Les aéroports à risque : le coût humain et opérationnel
L'impact de la fermeture a été plus visiblement ressenti dans les principaux aéroports américains, où les agents de la TSA font partie des 420 000 employés fédéraux essentiels obligés de travailler sans salaire. Des rapports provenant d'aéroports comme Miami International (MIA), LaGuardia (LGA) et Atlanta Hartsfield-Jackson (ATL) font état de lignes de sécurité étendues, de points de contrôle fermés et d'un nombre croissant d'agents qui ne se présentent pas au travail, invoquant l'incapacité de se permettre une garde d'enfants ou un transport.
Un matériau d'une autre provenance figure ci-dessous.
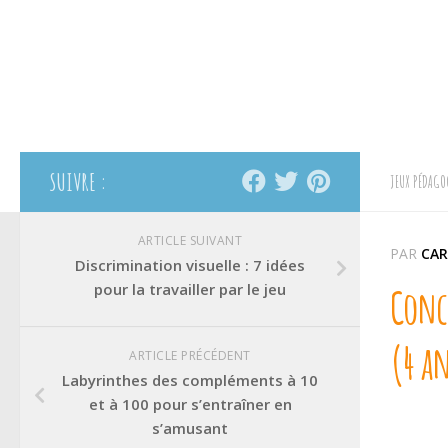
SUIVRE :
JEUX PÉDAGO
ARTICLE SUIVANT
PAR
CAR
Discrimination visuelle : 7 idées
pour la travailler par le jeu
Conce
(4 an
ARTICLE PRÉCÉDENT
Labyrinthes des compléments à 10
et à 100 pour s’entraîner en
s’amusant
"Chaque jour, nous venons au travail, on nous demande de mettre nos finances personnelles entre parenthèses pour le bien de la sécurité nationale", a commenté un ancien officier de la TSA à l'aéroport international de Dulles, qui a souhaité rester anonyme. "C'est démoralisant. Nous avons des factures à payer, des familles à nourrir. La promesse du président Trump est la bienvenue, mais elle ne permet pas de payer le loyer aujourd'hui." La tension financière n'affecte pas seulement le moral, mais soulève également des inquiétudes quant à d'éventuelles vulnérabilités en matière de sécurité si les niveaux de personnel continuent de diminuer.
L'engagement de Trump et la pression financière plus large
L'assurance du président Trump concernant les chèques de paie de la TSA, bien que destinée à atténuer l'anxiété, se heurte à d'importants obstacles juridiques et logistiques. La loi fédérale exige généralement des crédits du Congrès pour toutes les dépenses, y compris les salaires. Bien que l'administration ait exploré des voies telles que puiser dans les fonds inutilisés de l'agence ou dans les réserves d'urgence, une telle décision se heurterait probablement à des contestations juridiques et pourrait être considérée comme un contournement du pouvoir du Congrès.
Au-delà du TSA, la fermeture a laissé environ 800 000 employés fédéraux, y compris ceux des ministères de l'Agriculture, du Commerce, de la Justice, de la Sécurité intérieure (à l'exclusion de certains composants critiques), de l'Intérieur, de l'État, des Transports, du Trésor, du Logement et du Développement urbain, soit en chômage partiel, soit sans emploi. payer. L'effet d'entraînement financier est important, affectant les économies locales qui dépendent des salaires fédéraux et menaçant la stabilité des petites entreprises qui contractent avec des agences fédérales.
Les économistes du Congressional Budget Office ont estimé que chaque semaine de fermeture coûte à l'économie américaine des milliards de dollars, non seulement en perte de production fédérale, mais également en réduction des dépenses de consommation et de l'activité commerciale. À mesure que la fermeture se prolonge, les dommages à long terme causés au moral de la main-d'œuvre fédérale et aux perspectives économiques du pays deviennent de plus en plus préoccupants.
Pas de fin en vue alors que les pressions montent
La Maison Blanche et les démocrates du Congrès étant fermement campés sur leurs positions, il ne semble y avoir aucune voie immédiate vers une résolution. La Chambre maintient sa position contre le financement du mur frontalier, tandis que le président Trump a déclaré à plusieurs reprises qu’il ne signerait aucun projet de loi qui n’inclurait pas le financement demandé. Cette impasse politique continue de prendre en otage les travailleurs fédéraux, les services essentiels et l'économie américaine dans son ensemble.
Alors que la fermeture entre en territoire inconnu en termes de durée, la pression sur toutes les parties pour trouver un compromis s'intensifie. Cependant, pour l'instant, les inquiétudes financières des employés fédéraux et les défis opérationnels sur les points d'infrastructure critiques comme les aéroports restent les manifestations les plus frappantes de l'incapacité de Washington à gouverner.